Только китайская делегация покидает ложе, Шувалов с ребятами тоже поднимаются.

— И че? Это все? — недоумевает Рысь, с большим нетерпением поглядывая на октагон, где анонсер продолжает распинаться по поводу супер-турнира, который пройдет… бог знает когда.

— Больше не будет боев? — недовольно поддакивает Грач, мазнув глазами по толпе, что и не думает уходить..

— А х*** знает, — легкомысленно жмет плечами Шум. — Главное я десятку вернул, остальное до пиз***.

— Желающие могут остаться и посмотреть дальше. Еще пять-шесть боев, по-моему, — Голем облокачивается на перегородку, окидывая всех приветливым взглядом, а меня смешливым. И нет в нем ни благородства, ни уважения, скорее подчеркнутая ядовитость. Рядом с ним останавливается Гризли. Он как обычно отстраненно спокоен и задумчив. Но все мужские взгляды обращены ко мне. Ждут…

Чего? Да фиг знает.

— Нет, я оставаться не хочу, — заявляю категорично.

— А мы хотим, — переча мне, тявкает Рысь. Если бы нас не разделял Родион, думаю, он бы меня еще и толкнул, чтобы я валила прочь и не мешала нормальным пацанам тему перетерать.

— Детка, — просительно тянет Шумахер и мне выть хочется от обиды. Я ему говорила, что не желаю оставаться в этом жутком месте дольше, чем будет необходимость. НЕОБХОДИМОСТИ нет!

— Блин, Шум, уж лучше в клуб, чем тут сидеть, — ляпаю в сердцах. — Там хоть музыка, позитив, а тут, — безнадежно машу ладонью, намекая на мужские брутальные игры.

— Желание женщины закон, — подхватывает мою реплику Голем, — приглашаю всех в клуб. Ко мне. Выпивка и закуска за счет заведения, — и, гад такой, припечатывает тяжелым взглядом. Проверяет, отвечаю ли я за свои слова. Блина-а-а!
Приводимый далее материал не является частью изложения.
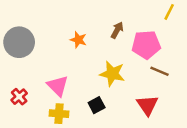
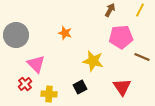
brown arrow: (117, 30) -> (110, 10), moved
brown line: (159, 71) -> (142, 57), moved
pink triangle: (58, 86) -> (36, 64), moved
red cross: (19, 97) -> (25, 84), moved

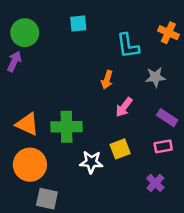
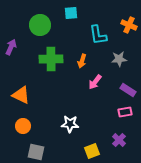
cyan square: (78, 24) -> (71, 13), moved
green circle: (25, 33) -> (40, 25), moved
green cross: (67, 127) -> (51, 59), moved
yellow square: (120, 149) -> (92, 151), moved
orange circle: (30, 165) -> (23, 126), size x0.6

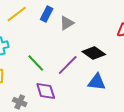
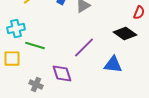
black diamond: (94, 53) -> (125, 34), moved
green line: (36, 63) -> (35, 46), moved, turned -30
— Круто, — я уже в том состоянии, когда голосу придать радости не могу, получается кисло, если даже не подавленно.

— Пацаны, — мотает головой Шумахер, — в этом вопросе я с Иришкой. — Если хотите, подтягивайтесь, как тут все закончится, а мы… в клуб, — со спины за талию меня обнимает, — ты мне должна, — шепчет на ухо. — Как минимум, пять танцев. И они не будут невинными, — с похабненьким смешком. — Кладет подбородок на плечо и вынуждает слегка покачаться, будто танцуем. Благо не прижимается слишком к заду. Не уверена, что стерпела бы… Вот по-любому — взбрыкнула. И опять в щекотливую ситуацию попали бы.
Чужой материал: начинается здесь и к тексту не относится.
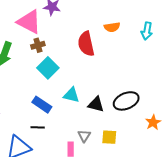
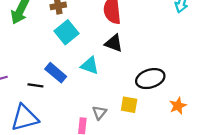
black triangle: (96, 104) -> (114, 43), moved
black line: (38, 127) -> (35, 85), moved
yellow square: (109, 137) -> (129, 105), moved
Часть 4 Глава 61 (Слово не воробей — вылетит… дробовик поможет исправить ситуацию, да и тот порой мимо бьет!)

Игнат

Леру с Ромычем на такси отправляю домой. Настаиваю на больнице, пусть томограмму мозга сделают, ну или рентгеном просканируют на травмы, но братан отмахивается: «Чего не хватает. Встал, значит жить буду!» — мрачно, решительно и категорично. Еще пару попыток делаю, но Ромку не переубедить, особенно когда он в себе закрывается и молчит. В итоге плюю и отступаю от машины, позволяя тронуться.